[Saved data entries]
########
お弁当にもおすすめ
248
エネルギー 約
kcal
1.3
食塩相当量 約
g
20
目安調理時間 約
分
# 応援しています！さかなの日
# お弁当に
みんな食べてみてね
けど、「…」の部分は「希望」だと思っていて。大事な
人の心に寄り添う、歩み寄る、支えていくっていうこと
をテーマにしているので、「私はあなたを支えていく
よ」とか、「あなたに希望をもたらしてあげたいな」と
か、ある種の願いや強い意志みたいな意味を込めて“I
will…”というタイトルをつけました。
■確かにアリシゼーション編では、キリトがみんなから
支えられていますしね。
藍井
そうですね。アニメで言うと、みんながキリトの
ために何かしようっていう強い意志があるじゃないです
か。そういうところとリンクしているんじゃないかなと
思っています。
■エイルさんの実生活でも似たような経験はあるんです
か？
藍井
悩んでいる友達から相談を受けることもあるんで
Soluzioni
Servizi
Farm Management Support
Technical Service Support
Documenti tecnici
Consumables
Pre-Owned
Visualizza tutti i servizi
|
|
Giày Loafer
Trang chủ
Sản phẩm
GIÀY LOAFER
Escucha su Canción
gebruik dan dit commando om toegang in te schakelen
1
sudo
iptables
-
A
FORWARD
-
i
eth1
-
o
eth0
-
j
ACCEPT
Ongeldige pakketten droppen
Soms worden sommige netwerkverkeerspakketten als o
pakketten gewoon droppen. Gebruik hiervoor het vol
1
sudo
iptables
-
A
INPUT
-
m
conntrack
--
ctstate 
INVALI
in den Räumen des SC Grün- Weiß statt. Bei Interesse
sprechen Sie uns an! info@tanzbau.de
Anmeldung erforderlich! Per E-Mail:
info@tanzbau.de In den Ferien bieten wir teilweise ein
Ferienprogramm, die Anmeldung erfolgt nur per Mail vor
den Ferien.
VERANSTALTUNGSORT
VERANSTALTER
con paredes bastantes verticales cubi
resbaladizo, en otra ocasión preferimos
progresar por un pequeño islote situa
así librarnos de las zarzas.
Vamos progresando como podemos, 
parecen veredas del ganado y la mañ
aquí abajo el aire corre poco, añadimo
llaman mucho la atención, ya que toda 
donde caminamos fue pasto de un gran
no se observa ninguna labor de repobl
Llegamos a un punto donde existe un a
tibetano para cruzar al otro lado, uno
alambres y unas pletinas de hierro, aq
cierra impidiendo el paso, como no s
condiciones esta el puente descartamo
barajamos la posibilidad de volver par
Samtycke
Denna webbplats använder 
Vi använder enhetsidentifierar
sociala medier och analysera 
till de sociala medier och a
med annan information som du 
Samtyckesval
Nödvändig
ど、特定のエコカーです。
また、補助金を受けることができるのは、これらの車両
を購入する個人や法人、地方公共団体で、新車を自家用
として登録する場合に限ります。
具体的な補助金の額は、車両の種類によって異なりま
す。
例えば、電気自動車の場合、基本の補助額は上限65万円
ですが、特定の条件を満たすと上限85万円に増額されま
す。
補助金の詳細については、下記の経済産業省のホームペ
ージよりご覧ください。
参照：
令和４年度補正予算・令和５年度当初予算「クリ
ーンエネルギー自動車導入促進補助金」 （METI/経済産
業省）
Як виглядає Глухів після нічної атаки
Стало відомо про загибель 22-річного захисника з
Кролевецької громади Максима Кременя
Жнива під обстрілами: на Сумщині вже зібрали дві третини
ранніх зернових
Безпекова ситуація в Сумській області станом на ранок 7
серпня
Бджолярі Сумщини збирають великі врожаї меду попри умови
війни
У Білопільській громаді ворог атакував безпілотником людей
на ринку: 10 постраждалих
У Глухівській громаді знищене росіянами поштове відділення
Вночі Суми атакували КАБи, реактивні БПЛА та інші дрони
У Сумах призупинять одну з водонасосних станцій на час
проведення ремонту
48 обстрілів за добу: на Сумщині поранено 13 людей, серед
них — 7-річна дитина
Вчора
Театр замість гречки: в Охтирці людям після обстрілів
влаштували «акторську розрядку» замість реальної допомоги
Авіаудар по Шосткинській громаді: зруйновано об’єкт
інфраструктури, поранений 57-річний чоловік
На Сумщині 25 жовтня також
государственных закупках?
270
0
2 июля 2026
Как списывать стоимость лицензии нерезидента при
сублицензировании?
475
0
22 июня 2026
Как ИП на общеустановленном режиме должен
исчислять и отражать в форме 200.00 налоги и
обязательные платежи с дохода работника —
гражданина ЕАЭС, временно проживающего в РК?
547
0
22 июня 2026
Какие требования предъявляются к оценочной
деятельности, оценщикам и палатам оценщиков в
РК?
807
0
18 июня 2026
########
Repeat every entry exactly. Nothing may be dropped.

お弁当にもおすすめ
248
エネルギー 約
kcal
1.3
食塩相当量 約
g
20
目安調理時間 約
分
# 応援しています！さかなの日
# お弁当に
みんな食べてみてね
けど、「…」の部分は「希望」だと思っていて。大事な
人の心に寄り添う、歩み寄る、支えていくっていうこと
をテーマにしているので、「私はあなたを支えていく
よ」とか、「あなたに希望をもたらしてあげたいな」と
か、ある種の願いや強い意志みたいな意味を込めて“I
will…”というタイトルをつけました。
■確かにアリシゼーション編では、キリトがみんなから
支えられていますしね。
藍井
そうですね。アニメで言うと、みんながキリトの
ために何かしようっていう強い意志があるじゃないです
か。そういうところとリンクしているんじゃないかなと
思っています。
■エイルさんの実生活でも似たような経験はあるんです
か？
藍井
悩んでいる友達から相談を受けることもあるんで
Soluzioni
Servizi
Farm Management Support
Technical Service Support
Documenti tecnici
Consumables
Pre-Owned
Visualizza tutti i servizi
|
|
Giày Loafer
Trang chủ
Sản phẩm
GIÀY LOAFER
Escucha su Canción
gebruik dan dit commando om toegang in te schakelen
1
sudo
iptables
-
A
FORWARD
-
i
eth1
-
o
eth0
-
j
ACCEPT
Ongeldige pakketten droppen
Soms worden sommige netwerkverkeerspakketten als o
pakketten gewoon droppen. Gebruik hiervoor het vol
1
sudo
iptables
-
A
INPUT
-
m
conntrack
--
ctstate 
INVALI
in den Räumen des SC Grün- Weiß statt. Bei Interesse
sprechen Sie uns an! info@tanzbau.de
Anmeldung erforderlich! Per E-Mail:
info@tanzbau.de In den Ferien bieten wir teilweise ein
Ferienprogramm, die Anmeldung erfolgt nur per Mail vor
den Ferien.
VERANSTALTUNGSORT
VERANSTALTER
con paredes bastantes verticales cubi
resbaladizo, en otra ocasión preferimos
progresar por un pequeño islote situa
así librarnos de las zarzas.
Vamos progresando como podemos, 
parecen veredas del ganado y la mañ
aquí abajo el aire corre poco, añadimo
llaman mucho la atención, ya que toda 
donde caminamos fue pasto de un gran
no se observa ninguna labor de repobl
Llegamos a un punto donde existe un a
tibetano para cruzar al otro lado, uno
alambres y unas pletinas de hierro, aq
cierra impidiendo el paso, como no s
condiciones esta el puente descartamo
barajamos la posibilidad de volver par
Samtycke
Denna webbplats använder 
Vi använder enhetsidentifierar
sociala medier och analysera 
till de sociala medier och a
med annan information som du 
Samtyckesval
Nödvändig
ど、特定のエコカーです。
また、補助金を受けることができるのは、これらの車両
を購入する個人や法人、地方公共団体で、新車を自家用
として登録する場合に限ります。
具体的な補助金の額は、車両の種類によって異なりま
す。
例えば、電気自動車の場合、基本の補助額は上限65万円
ですが、特定の条件を満たすと上限85万円に増額されま
す。
補助金の詳細については、下記の経済産業省のホームペ
ージよりご覧ください。
参照：
令和４年度補正予算・令和５年度当初予算「クリ
ーンエネルギー自動車導入促進補助金」 （METI/経済産
業省）
Як виглядає Глухів після нічної атаки
Стало відомо про загибель 22-річного захисника з
Кролевецької громади Максима Кременя
Жнива під обстрілами: на Сумщині вже зібрали дві третини
ранніх зернових
Безпекова ситуація в Сумській області станом на ранок 7
серпня
Бджолярі Сумщини збирають великі врожаї меду попри умови
війни
У Білопільській громаді ворог атакував безпілотником людей
на ринку: 10 постраждалих
У Глухівській громаді знищене росіянами поштове відділення
Вночі Суми атакували КАБи, реактивні БПЛА та інші дрони
У Сумах призупинять одну з водонасосних станцій на час
проведення ремонту
48 обстрілів за добу: на Сумщині поранено 13 людей, серед
них — 7-річна дитина
Вчора
Театр замість гречки: в Охтирці людям після обстрілів
влаштували «акторську розрядку» замість реальної допомоги
Авіаудар по Шосткинській громаді: зруйновано об’єкт
інфраструктури, поранений 57-річний чоловік
На Сумщині 25 жовтня також
государственных закупках?
270
0
2 июля 2026
Как списывать стоимость лицензии нерезидента при
сублицензировании?
475
0
22 июня 2026
Как ИП на общеустановленном режиме должен
исчислять и отражать в форме 200.00 налоги и
обязательные платежи с дохода работника —
гражданина ЕАЭС, временно проживающего в РК?
547
0
22 июня 2026
Какие требования предъявляются к оценочной
деятельности, оценщикам и палатам оценщиков в
РК?
807
0
18 июня 2026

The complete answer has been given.